There was a little four digit lockbox to store the keys next to the door to the house. As the code was only four numbers, I figured it would be easy to memorize. So when I went to the beach I left my phone, wallet and house keys behind. Water, a bag of granola and the clothes on my body were all I brought to the beach. After a lovely swim, I went back to the house. I popped open the lockbox and spun the dial to the code. The lock box did not open. A second try. This time a slightly different number. Still no luck. The code was gone from my mind. I wandered out to the street to ask for help.

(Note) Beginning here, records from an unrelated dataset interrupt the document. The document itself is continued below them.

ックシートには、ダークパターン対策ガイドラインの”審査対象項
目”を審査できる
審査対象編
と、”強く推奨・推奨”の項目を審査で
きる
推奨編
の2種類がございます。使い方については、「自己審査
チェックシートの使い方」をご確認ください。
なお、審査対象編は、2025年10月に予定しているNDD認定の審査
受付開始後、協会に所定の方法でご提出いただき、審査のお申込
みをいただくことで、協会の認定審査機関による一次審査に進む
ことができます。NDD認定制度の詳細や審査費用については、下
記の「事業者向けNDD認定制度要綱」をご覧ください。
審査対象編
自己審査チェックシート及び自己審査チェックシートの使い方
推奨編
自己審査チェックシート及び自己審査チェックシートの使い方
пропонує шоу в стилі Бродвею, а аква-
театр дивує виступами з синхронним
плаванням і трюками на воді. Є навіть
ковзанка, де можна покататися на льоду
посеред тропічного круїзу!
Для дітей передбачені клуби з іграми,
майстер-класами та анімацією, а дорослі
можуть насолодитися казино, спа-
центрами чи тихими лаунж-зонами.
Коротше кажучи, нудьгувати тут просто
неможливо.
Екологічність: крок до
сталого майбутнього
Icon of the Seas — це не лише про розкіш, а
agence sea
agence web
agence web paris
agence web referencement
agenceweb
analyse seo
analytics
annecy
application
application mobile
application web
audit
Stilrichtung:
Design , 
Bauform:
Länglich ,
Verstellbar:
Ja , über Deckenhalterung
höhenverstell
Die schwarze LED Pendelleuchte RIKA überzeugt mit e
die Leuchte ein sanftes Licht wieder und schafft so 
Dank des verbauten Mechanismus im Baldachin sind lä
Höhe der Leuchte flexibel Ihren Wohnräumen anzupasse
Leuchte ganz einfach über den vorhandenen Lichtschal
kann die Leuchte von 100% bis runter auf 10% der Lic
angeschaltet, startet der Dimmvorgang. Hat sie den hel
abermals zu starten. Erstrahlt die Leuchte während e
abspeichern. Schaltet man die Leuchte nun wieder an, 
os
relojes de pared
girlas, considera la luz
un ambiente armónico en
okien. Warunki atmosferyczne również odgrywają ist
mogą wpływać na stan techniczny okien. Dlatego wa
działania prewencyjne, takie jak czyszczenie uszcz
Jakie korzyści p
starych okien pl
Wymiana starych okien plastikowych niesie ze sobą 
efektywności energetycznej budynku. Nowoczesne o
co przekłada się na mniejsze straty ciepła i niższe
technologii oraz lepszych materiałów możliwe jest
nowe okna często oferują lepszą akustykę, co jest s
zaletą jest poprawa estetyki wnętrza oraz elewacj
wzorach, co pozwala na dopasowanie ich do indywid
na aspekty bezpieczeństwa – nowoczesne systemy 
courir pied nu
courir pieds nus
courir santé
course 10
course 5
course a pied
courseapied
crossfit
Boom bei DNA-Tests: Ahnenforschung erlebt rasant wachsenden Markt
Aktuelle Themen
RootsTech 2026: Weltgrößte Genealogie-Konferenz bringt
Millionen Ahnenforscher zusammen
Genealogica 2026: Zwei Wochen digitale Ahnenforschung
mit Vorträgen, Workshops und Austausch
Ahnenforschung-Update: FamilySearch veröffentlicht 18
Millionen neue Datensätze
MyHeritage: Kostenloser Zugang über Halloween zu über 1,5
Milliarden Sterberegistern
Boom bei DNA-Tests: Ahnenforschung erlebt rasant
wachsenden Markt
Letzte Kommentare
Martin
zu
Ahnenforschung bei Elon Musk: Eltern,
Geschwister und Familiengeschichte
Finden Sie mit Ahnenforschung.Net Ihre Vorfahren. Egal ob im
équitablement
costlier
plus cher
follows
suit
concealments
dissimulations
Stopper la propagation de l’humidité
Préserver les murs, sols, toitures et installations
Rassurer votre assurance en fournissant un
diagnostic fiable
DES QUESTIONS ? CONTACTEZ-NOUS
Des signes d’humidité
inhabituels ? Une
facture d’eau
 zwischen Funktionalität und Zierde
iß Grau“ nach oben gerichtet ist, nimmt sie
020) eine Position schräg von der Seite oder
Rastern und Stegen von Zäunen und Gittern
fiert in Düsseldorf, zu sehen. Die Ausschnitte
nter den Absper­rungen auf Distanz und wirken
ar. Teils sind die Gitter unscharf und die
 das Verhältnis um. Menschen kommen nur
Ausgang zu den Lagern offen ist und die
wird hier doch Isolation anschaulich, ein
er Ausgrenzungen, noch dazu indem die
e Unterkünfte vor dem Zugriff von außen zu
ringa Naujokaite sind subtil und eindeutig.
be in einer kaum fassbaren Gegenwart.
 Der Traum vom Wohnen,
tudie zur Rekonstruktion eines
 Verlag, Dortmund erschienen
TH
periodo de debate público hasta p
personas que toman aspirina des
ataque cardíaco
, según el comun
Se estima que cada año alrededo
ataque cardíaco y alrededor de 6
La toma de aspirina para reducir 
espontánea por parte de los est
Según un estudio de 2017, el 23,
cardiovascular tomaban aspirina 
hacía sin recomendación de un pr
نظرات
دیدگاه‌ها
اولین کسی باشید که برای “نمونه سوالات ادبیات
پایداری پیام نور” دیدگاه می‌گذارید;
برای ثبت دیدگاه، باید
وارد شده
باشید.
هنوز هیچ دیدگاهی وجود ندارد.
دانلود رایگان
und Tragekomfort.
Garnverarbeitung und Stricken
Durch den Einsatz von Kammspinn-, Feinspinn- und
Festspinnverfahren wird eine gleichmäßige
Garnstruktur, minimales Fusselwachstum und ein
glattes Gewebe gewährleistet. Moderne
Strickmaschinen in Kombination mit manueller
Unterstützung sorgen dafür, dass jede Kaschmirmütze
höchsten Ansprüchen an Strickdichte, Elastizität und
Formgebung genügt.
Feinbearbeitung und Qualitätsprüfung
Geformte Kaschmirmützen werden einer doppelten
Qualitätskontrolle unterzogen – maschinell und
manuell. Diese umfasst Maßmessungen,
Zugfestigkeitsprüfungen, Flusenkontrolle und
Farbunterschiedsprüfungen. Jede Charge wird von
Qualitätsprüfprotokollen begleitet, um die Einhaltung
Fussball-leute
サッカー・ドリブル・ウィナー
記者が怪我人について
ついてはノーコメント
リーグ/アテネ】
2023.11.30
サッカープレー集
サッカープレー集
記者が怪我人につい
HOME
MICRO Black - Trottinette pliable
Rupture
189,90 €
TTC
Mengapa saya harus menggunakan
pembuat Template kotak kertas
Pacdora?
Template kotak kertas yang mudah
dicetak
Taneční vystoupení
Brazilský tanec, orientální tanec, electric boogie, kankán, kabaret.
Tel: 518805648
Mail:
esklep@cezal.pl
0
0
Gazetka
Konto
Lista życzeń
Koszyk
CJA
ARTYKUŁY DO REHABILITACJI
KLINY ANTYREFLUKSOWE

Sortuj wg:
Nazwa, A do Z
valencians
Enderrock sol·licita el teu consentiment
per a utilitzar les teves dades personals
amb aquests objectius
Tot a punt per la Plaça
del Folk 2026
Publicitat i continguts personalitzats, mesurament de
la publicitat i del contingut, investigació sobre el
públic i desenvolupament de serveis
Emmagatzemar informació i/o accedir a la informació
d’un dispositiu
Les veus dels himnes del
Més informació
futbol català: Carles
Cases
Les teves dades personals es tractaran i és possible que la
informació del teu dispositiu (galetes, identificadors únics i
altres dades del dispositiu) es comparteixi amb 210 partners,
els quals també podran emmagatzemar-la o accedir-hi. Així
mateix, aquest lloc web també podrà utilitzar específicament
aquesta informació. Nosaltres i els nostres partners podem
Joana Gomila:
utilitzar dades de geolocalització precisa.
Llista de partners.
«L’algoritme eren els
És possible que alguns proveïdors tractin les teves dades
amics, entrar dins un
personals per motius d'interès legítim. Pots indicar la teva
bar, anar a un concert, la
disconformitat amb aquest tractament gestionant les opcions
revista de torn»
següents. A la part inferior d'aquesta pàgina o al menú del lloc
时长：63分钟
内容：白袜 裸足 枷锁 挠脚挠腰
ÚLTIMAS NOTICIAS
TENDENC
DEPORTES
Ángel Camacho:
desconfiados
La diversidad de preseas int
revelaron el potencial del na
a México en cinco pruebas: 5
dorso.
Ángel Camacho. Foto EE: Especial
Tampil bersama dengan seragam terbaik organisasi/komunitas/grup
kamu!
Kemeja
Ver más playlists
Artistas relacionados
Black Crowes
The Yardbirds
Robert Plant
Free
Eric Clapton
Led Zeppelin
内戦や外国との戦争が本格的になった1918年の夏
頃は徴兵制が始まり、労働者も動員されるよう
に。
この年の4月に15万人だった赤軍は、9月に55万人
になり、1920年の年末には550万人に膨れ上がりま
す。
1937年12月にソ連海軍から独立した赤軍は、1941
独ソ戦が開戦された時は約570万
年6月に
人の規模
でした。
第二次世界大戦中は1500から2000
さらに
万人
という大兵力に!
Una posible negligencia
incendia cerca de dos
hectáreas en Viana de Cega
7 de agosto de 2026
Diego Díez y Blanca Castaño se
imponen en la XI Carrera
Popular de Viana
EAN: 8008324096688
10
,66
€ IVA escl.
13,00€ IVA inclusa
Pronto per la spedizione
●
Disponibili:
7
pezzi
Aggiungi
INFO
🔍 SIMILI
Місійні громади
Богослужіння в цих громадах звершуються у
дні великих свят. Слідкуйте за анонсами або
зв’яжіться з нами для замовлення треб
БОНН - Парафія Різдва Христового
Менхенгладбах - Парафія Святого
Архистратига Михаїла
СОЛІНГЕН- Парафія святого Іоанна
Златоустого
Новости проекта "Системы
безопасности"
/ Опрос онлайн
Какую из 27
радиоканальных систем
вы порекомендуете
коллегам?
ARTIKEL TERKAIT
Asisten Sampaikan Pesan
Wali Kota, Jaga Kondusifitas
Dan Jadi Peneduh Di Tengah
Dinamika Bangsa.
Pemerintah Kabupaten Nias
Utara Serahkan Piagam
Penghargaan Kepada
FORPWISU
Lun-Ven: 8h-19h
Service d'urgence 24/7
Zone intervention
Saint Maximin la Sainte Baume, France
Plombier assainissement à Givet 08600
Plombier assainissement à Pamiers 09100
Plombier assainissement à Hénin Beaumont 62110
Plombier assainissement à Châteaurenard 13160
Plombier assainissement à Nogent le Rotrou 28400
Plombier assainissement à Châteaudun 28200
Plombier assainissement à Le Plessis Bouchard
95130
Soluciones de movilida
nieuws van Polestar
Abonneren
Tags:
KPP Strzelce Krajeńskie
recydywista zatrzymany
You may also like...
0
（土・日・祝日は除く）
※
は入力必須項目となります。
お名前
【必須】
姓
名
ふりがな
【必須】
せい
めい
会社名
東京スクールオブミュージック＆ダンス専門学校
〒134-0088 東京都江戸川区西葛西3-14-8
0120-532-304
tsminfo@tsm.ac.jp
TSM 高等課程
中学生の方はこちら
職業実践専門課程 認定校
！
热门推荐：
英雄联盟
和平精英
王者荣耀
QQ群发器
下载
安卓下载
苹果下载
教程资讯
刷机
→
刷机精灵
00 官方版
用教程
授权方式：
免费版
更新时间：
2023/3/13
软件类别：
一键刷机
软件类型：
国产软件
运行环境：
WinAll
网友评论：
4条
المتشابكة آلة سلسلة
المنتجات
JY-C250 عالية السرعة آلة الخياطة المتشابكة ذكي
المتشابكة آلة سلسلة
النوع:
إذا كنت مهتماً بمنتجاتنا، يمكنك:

At this point you may be thinking — just go ask someone for their phone to get in touch with the Airbnb host. What a great idea. Sadly it did not cross my mind at the time. Maybe burnout turned my brain into a pile of mush.
Back out on the street in front of my Airbnb… My broken Spanish and lots of hand waving to communicate the situation to a group of locals earned me the pity of one of them. He said he knew the woman living above the Airbnb. He passed along her name and where she worked. Now due to my broken Spanish, only bits of his message made into my exhausted mind.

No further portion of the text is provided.